# AIM OF THE TASK
Please work out how many of the lines below include "presente". Only the number should be given.

==============================

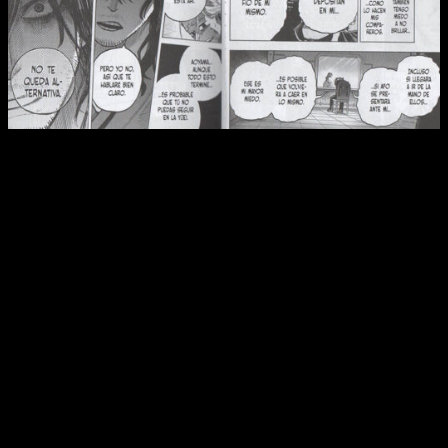
Reseña de
My Hero Academia
n.º 35
Con la crisis de la traición todavía muy presente, los héroes
se enfrentan a una situación crítica. Llegados a este punto no
tienen otra opción más que la de plantear un enfrentamiento
definitivo y acabar de una vez por todas con la amenaza de
Shigaraki. Así pues,
los nombres más importantes del país
del Sol Naciente se unen una vez más
para diseñar un plan
con el que darle fin al heredero de All for One.
Es aquí donde Aoyama adquiere un papel especialmente
relevante, dando todavía más sentido a los últimos eventos
que él mismo protagonizó. Atenazado por el miedo y el
arrepentimiento,
con la ayuda de sus compañeros y del
profesor Aizawa decide dar un paso adelante en busca
de la redención
. De esta manera, el autor recupera una idea
que siempre ha estado muy presente en el manga, pero que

==============================

# OUTPUT BELOW
2